Rendered page images –
━━━━━━

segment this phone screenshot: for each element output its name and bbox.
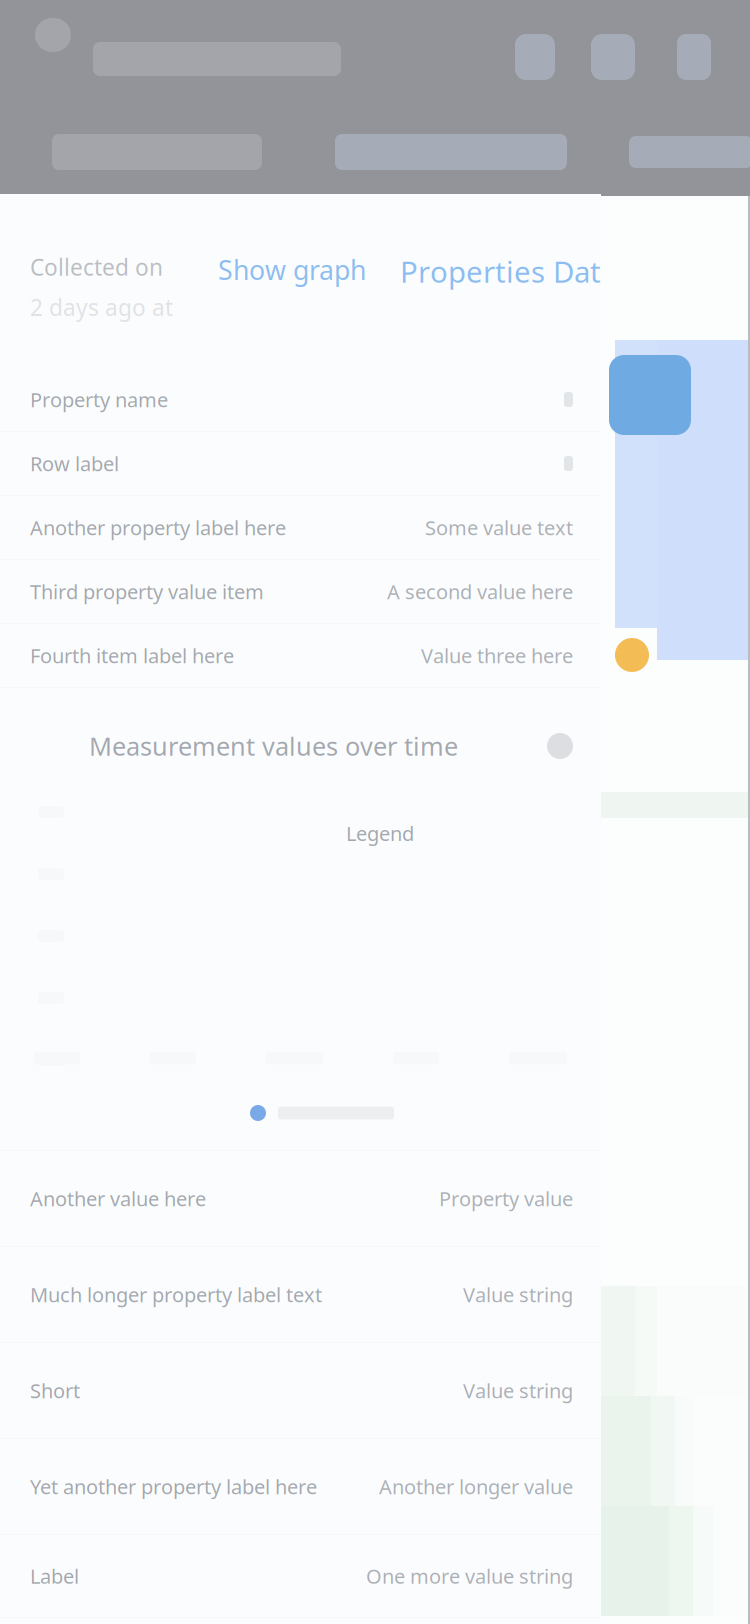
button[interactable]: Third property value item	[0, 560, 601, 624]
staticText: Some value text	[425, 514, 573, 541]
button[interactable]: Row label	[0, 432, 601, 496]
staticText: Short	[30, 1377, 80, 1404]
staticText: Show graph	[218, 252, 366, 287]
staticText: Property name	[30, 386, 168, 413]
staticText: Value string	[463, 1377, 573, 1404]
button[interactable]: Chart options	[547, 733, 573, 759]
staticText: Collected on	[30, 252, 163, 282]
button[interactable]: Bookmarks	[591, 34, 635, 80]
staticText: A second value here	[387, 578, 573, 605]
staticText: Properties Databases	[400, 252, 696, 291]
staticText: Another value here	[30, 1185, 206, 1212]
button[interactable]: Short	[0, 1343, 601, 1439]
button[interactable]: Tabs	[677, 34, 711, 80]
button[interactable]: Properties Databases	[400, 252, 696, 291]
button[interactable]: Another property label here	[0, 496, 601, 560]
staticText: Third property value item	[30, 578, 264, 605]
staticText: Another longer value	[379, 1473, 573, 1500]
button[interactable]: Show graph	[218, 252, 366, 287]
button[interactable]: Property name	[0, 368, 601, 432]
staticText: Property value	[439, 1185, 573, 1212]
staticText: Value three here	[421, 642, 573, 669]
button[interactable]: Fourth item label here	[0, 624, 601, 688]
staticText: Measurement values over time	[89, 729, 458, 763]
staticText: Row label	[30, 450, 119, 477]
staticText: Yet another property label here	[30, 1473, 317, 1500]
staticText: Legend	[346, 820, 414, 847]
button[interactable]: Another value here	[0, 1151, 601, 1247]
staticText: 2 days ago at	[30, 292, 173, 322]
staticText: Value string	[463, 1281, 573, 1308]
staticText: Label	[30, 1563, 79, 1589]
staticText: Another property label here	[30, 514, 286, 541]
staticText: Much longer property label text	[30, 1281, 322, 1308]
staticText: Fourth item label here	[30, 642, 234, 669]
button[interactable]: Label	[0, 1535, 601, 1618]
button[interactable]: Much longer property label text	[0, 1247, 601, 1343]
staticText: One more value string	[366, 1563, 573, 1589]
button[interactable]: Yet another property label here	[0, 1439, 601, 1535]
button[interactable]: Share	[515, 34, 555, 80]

━━━━━━

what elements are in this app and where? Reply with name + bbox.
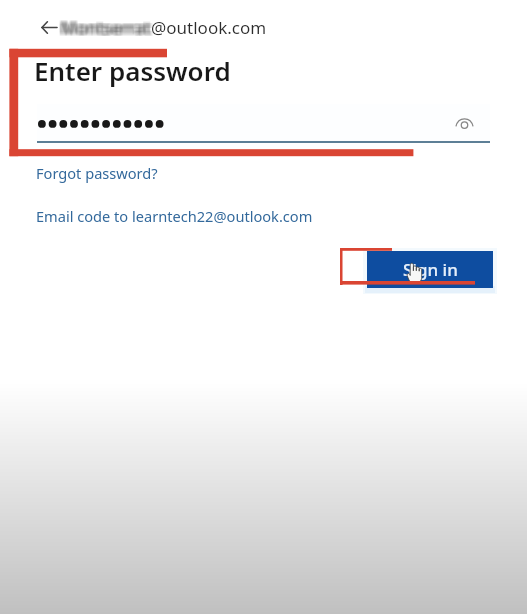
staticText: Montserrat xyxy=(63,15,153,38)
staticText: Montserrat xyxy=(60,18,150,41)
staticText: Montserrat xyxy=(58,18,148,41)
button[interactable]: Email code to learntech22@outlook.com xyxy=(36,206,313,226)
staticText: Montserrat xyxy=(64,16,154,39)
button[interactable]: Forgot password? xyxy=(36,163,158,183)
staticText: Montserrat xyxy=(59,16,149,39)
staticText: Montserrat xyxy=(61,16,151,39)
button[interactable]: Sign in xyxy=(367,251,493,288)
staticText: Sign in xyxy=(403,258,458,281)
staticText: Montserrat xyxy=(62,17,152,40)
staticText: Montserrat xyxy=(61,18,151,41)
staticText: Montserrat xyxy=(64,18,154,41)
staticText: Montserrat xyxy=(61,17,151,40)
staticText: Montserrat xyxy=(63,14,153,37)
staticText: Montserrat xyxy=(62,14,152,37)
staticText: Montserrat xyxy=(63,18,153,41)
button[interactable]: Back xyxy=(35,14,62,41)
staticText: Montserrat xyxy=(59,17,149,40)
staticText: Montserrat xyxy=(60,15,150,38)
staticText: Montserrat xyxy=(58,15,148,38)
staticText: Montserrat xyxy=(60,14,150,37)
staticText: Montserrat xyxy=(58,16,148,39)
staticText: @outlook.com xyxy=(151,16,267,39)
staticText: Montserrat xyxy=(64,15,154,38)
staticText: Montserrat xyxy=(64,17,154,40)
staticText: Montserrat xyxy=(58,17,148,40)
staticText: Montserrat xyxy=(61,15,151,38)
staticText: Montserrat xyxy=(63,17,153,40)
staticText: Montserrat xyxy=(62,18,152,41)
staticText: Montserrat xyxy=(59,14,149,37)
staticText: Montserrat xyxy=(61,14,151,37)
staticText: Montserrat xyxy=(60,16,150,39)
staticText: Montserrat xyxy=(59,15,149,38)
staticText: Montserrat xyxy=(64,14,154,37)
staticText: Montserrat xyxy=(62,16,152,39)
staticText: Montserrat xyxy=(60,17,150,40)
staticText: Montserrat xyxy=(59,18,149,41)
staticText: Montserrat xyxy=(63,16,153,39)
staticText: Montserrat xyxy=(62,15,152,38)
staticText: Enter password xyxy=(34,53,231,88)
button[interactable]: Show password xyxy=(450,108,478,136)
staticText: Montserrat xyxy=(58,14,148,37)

━━━━━━

Exercise description – A complete answer gives every line of the records holding "Third".

Solution for this task –
button[interactable]: Third property value item	[0, 560, 601, 624]
staticText: Third property value item	[30, 578, 264, 605]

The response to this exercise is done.